ARM Cross Compiler
Cross Compile Chain for ARM system TS-7390
Some hints were taken from: http://www.ethernut.de/en/documents/cross-toolchain-osx.html However, this does not work right for the TS arm platforms. These instructions worked for me with a TS-7390 board.
These instructions worked on both Mac OS X 10.5 and Red Hat Linux 5.3
Get the sources
Sources obtained from:
curl -O ftp://gcc.gnu.org/pub/binutils/releases/binutils-2.18.tar.bz2 curl -O ftp://gcc.gnu.org/pub/gcc/releases/gcc-4.2.2/gcc-core-4.2.2.tar.bz2 curl -O ftp://gcc.gnu.org/pub/gcc/releases/gcc-4.2.2/gcc-g++-4.2.2.tar.bz2 curl -O ftp://sourceware.org/pub/gdb/releases/gdb-6.7.1.tar.bz2
GNU Build instructions at: http://gcc.gnu.org/install/build.html
Untar in the ~/crosscompile/ directory or some other location of choice.
Prepare the sysroot
Presumably you want to compile code on your host system for some target system. If this target system runs Linux, you'd want to be able to access all the libraries and header files from the target system on your host system. Otherwise, why bother with a cross compiler.

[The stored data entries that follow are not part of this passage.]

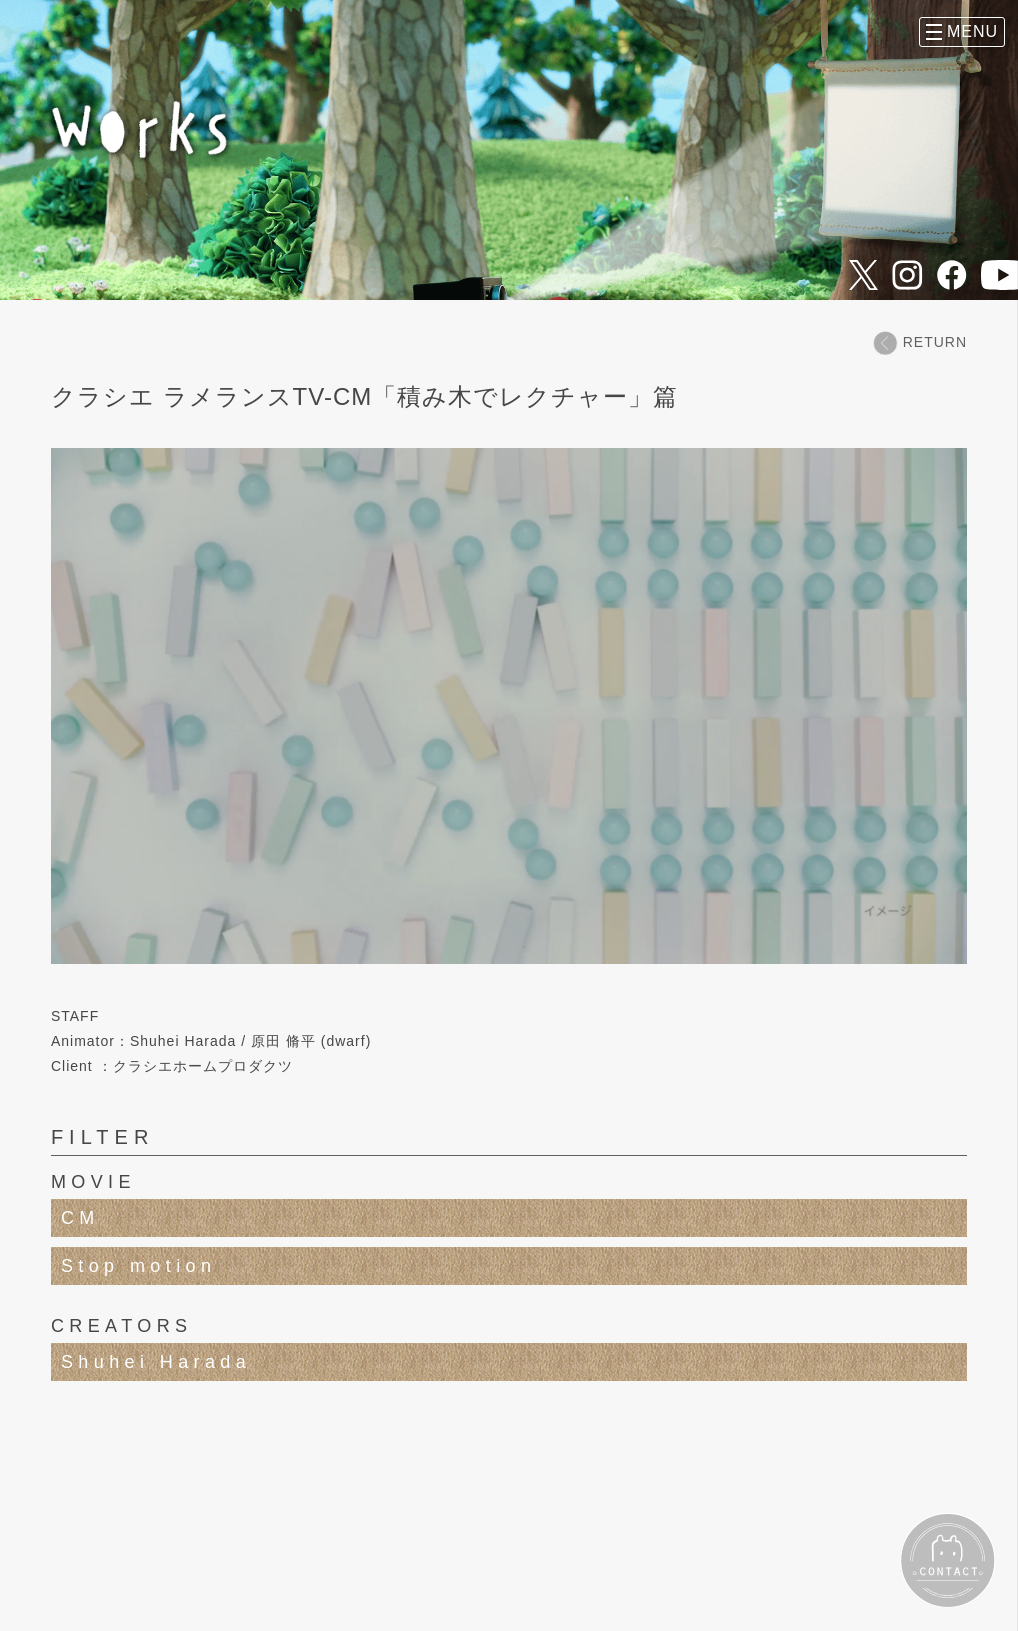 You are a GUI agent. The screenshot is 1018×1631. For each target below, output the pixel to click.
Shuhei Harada (156, 1362)
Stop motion (138, 1266)
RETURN (920, 342)
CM (80, 1218) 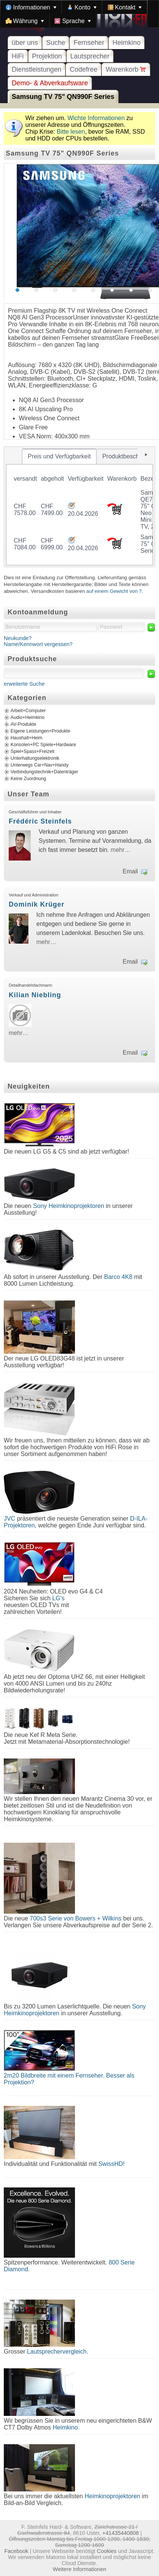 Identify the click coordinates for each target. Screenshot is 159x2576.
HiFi (18, 56)
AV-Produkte (23, 724)
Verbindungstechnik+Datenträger (44, 772)
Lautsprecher (90, 56)
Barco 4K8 (118, 1277)
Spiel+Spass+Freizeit (33, 751)
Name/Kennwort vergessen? (38, 644)
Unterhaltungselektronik (35, 758)
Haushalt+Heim (26, 738)
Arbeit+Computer (28, 711)
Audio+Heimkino (27, 717)
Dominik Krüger (36, 904)
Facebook (16, 2551)
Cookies (107, 2551)
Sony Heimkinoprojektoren (68, 1206)
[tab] (59, 456)
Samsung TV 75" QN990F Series (63, 96)
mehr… (120, 850)
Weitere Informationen (79, 2569)
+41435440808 (120, 2533)
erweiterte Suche (24, 684)
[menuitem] (31, 7)
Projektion (47, 56)
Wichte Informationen (96, 118)
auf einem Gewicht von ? (114, 591)
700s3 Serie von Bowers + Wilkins (75, 1918)
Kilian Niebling (35, 995)
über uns (25, 42)
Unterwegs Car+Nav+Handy (40, 765)
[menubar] (79, 14)
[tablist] (79, 506)
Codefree (83, 69)
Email (130, 871)
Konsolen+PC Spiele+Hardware (43, 745)
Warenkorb (126, 69)
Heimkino (126, 42)
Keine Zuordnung (28, 779)
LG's (58, 1598)
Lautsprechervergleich (56, 2351)
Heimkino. (66, 2427)
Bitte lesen (71, 131)
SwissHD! (111, 2164)
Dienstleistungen (36, 69)
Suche (55, 42)
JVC (9, 1518)
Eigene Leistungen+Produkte (40, 731)
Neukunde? (18, 638)
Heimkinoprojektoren (112, 2496)
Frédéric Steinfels (40, 821)
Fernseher (88, 42) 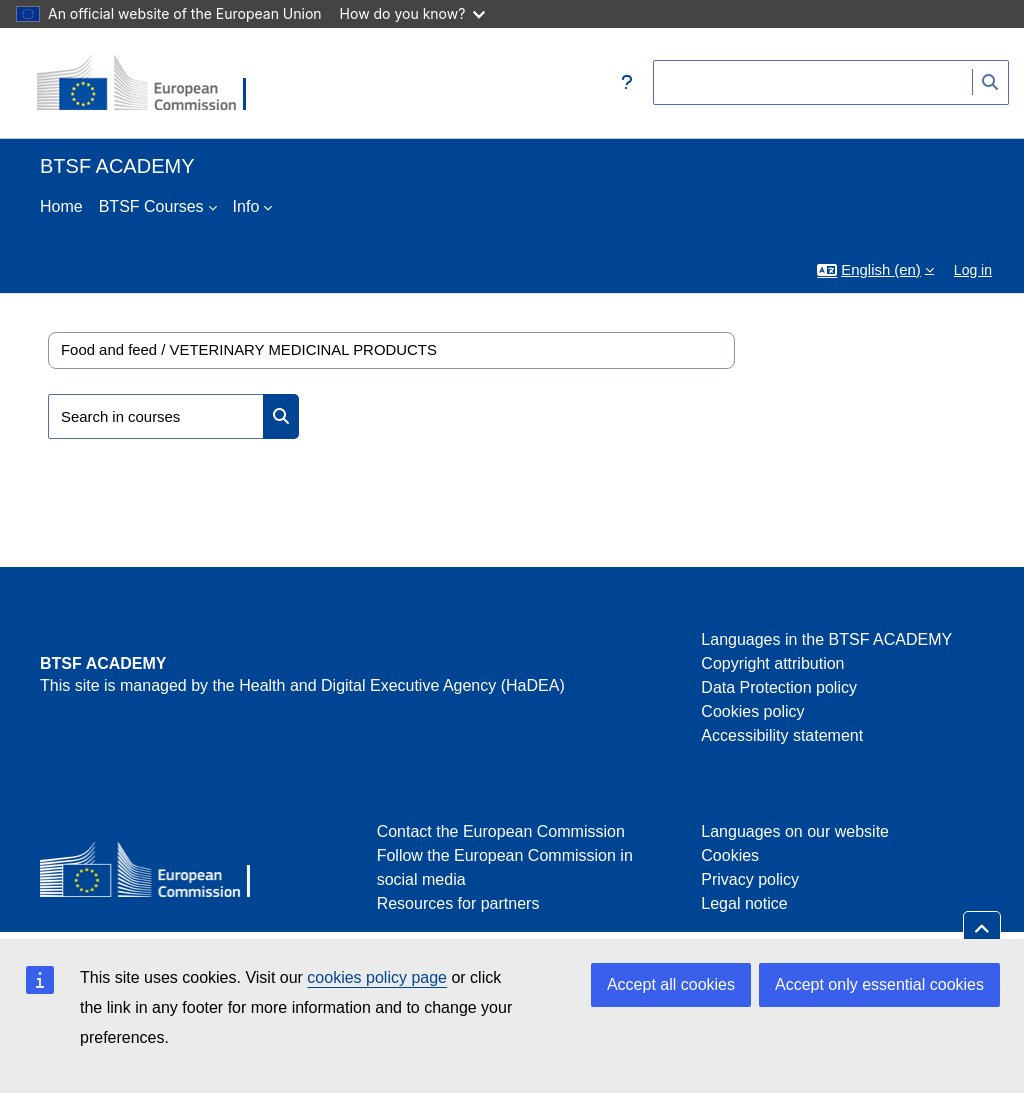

On the target system, create a includes.tgz from /usr/includes and libs.tgz from /usr/libs and liblibs.tgz from /lib:
tar czvf /tmp/includes.tgz /usr/include tar czvf /tmp/libs.tgz /usr/lib /lib
On the host, expand these in the new sysroot for the target.
mkdir /usr/local/arm-linux-gnu/ cd /usr/local/arm-linux-gnu/ tar xzvf ~/include.tgz tar xzvf ~/libs.tgz
You should now have a copy of the relevant libraries in your /usr/local/arm-linux-gnu directory.
FIRST MAKE THE BINUTILS
On the host, go to binutils directory (where you untarred the binutils tar file, then cd into binutils-2-18), create a build-arm-linux subdirectory (mkdir build-arm-linux), and run:
For a gnu distro (Etch)
cd build-arm-linux ../configure --target=arm-linux-gnu --prefix=/usr/local/arm-linux-gnu --with-sysroot=/usr/local/arm-linux-gnu --with-local-prefix=/usr/local/arm-linux-gnu/arm-linux-gnu --disable-nls --with-gcc --with-gnu-as --with-gnu-ld
For a gnueabi distro (Lenny)
../configure --target=arm-linux-gnueabi --prefix=/usr/local/arm-linux-gnueabi --with-sysroot=/usr/local/arm-linux-gnueabi --with-local-prefix=/usr/local/arm-linux-gnueabi/arm-linux-gnueabi --disable-nls --with-gcc --with-gnu-as --with-gnu-ld
(Note for Mac: Check that makeinfo points to makeinfo or /usr/bin/makeinfo and not the Tex version!)
Compile and install:
make make install
Compile GCC
On the host, go to gcc-4.2.2 directory (where you untarred gcc-4.2.2, then cd into gcc-4.2.2 directory) and configure with:
mkdir build-arm-linux cd build-arm-linux ../configure --target=arm-linux-gnu --prefix=/usr/local/arm-linux-gnu --with-sysroot=/usr/local/arm-linux-gnu --with-local-prefix=/usr/local/arm-linux-gnu/arm-linux-gnu --disable-nls --enable-threads=posix --enable-symvers=gnu --enable-__cxa_atexit --enable-languages=c,c++ --enable-shared --enable-c99 --enable-long-long
(Some of the options were taken from the crosstool chain configuration provided by embeddedarm.com, they can also be found on the compiler of the target system, ask it with "gcc -v")
Compile and install:
make make install
The compiler and everything needed should now be installed in /usr/local/arm-linux-gnu/bin. Add this to your path and run these versions as "arm-linux-gnu-gcc" etc.